Stored data entries:
******
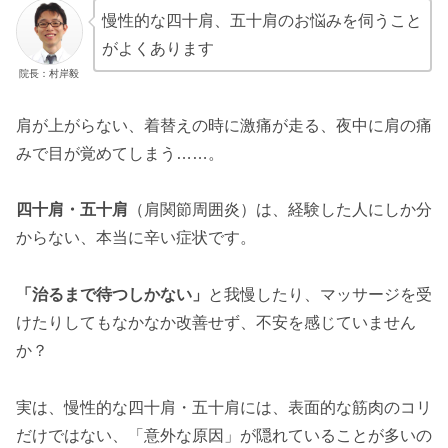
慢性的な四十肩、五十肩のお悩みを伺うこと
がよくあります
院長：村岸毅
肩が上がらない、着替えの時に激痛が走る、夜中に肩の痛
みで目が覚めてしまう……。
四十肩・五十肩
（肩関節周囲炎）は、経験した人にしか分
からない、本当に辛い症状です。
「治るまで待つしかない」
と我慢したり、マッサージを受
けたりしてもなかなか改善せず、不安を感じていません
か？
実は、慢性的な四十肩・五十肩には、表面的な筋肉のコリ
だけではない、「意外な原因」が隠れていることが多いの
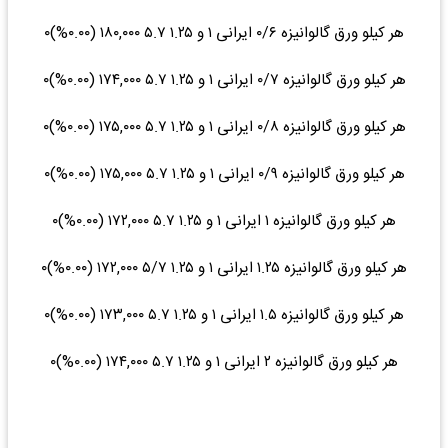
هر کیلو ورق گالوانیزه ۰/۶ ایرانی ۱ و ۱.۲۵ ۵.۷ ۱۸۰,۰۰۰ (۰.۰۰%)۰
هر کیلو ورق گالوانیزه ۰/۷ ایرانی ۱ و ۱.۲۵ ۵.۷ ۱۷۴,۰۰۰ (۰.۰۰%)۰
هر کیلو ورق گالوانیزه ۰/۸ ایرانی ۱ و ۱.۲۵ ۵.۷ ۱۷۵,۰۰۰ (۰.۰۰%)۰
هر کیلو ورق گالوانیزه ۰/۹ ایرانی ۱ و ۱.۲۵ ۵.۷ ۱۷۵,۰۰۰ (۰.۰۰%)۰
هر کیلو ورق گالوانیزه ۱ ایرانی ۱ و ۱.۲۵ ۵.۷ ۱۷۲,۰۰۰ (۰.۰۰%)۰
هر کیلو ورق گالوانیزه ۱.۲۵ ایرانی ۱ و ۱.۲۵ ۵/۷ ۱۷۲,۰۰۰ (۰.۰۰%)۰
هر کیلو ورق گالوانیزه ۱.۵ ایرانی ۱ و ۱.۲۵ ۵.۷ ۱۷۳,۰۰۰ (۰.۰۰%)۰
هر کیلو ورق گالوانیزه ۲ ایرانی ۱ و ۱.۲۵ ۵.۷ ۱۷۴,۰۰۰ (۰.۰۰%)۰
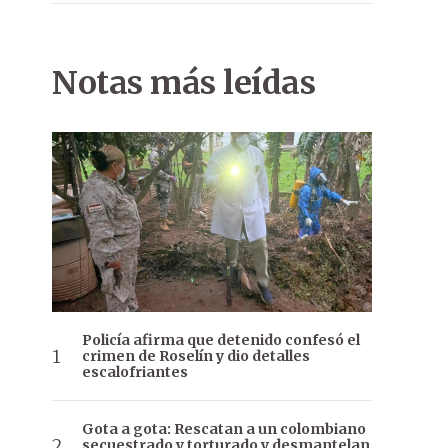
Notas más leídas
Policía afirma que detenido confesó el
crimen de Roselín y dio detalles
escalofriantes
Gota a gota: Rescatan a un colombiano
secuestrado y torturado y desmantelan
******
Description of the task:
Write the records out exactly once more, leaving off the pictures.

Exercise solution:
慢性的な四十肩、五十肩のお悩みを伺うこと
がよくあります
院長：村岸毅
肩が上がらない、着替えの時に激痛が走る、夜中に肩の痛
みで目が覚めてしまう……。
四十肩・五十肩
（肩関節周囲炎）は、経験した人にしか分
からない、本当に辛い症状です。
「治るまで待つしかない」
と我慢したり、マッサージを受
けたりしてもなかなか改善せず、不安を感じていません
か？
実は、慢性的な四十肩・五十肩には、表面的な筋肉のコリ
だけではない、「意外な原因」が隠れていることが多いの
هر کیلو ورق گالوانیزه ۰/۶ ایرانی ۱ و ۱.۲۵ ۵.۷ ۱۸۰,۰۰۰ (۰.۰۰%)۰
هر کیلو ورق گالوانیزه ۰/۷ ایرانی ۱ و ۱.۲۵ ۵.۷ ۱۷۴,۰۰۰ (۰.۰۰%)۰
هر کیلو ورق گالوانیزه ۰/۸ ایرانی ۱ و ۱.۲۵ ۵.۷ ۱۷۵,۰۰۰ (۰.۰۰%)۰
هر کیلو ورق گالوانیزه ۰/۹ ایرانی ۱ و ۱.۲۵ ۵.۷ ۱۷۵,۰۰۰ (۰.۰۰%)۰
هر کیلو ورق گالوانیزه ۱ ایرانی ۱ و ۱.۲۵ ۵.۷ ۱۷۲,۰۰۰ (۰.۰۰%)۰
هر کیلو ورق گالوانیزه ۱.۲۵ ایرانی ۱ و ۱.۲۵ ۵/۷ ۱۷۲,۰۰۰ (۰.۰۰%)۰
هر کیلو ورق گالوانیزه ۱.۵ ایرانی ۱ و ۱.۲۵ ۵.۷ ۱۷۳,۰۰۰ (۰.۰۰%)۰
هر کیلو ورق گالوانیزه ۲ ایرانی ۱ و ۱.۲۵ ۵.۷ ۱۷۴,۰۰۰ (۰.۰۰%)۰
Notas más leídas
Policía afirma que detenido confesó el
crimen de Roselín y dio detalles
escalofriantes
Gota a gota: Rescatan a un colombiano
secuestrado y torturado y desmantelan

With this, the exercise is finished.